▶ _Exercise_
Write out again, exactly, the lines below starting at the one with "simplicity. The company’s" and ending at the one with "27–28, 2026, starting at 8:00 AM, at the".

[Extracted material — start]

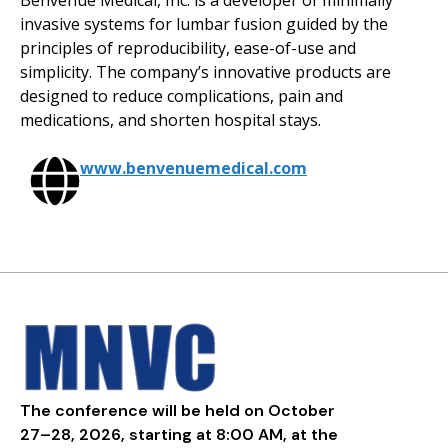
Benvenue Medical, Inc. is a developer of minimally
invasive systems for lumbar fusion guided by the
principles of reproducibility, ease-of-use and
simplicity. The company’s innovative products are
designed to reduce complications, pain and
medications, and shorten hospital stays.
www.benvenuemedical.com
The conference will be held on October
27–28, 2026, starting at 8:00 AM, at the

[Extracted material — finish]
[Extracted material — start]

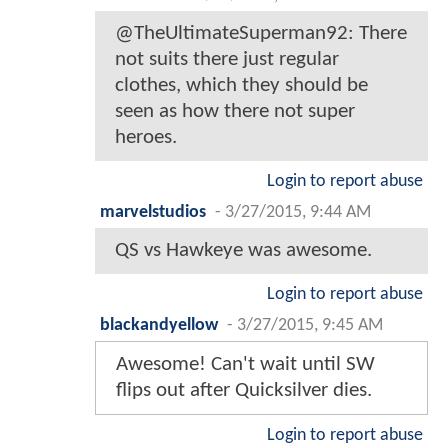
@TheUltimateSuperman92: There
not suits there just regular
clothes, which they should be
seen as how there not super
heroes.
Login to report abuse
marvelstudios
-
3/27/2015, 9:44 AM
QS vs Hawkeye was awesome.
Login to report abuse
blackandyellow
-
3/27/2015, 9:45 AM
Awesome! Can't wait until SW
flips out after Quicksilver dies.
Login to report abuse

[Extracted material — finish]

▶ _Exercise output_
simplicity. The company’s innovative products are
designed to reduce complications, pain and
medications, and shorten hospital stays.
www.benvenuemedical.com
The conference will be held on October
27–28, 2026, starting at 8:00 AM, at the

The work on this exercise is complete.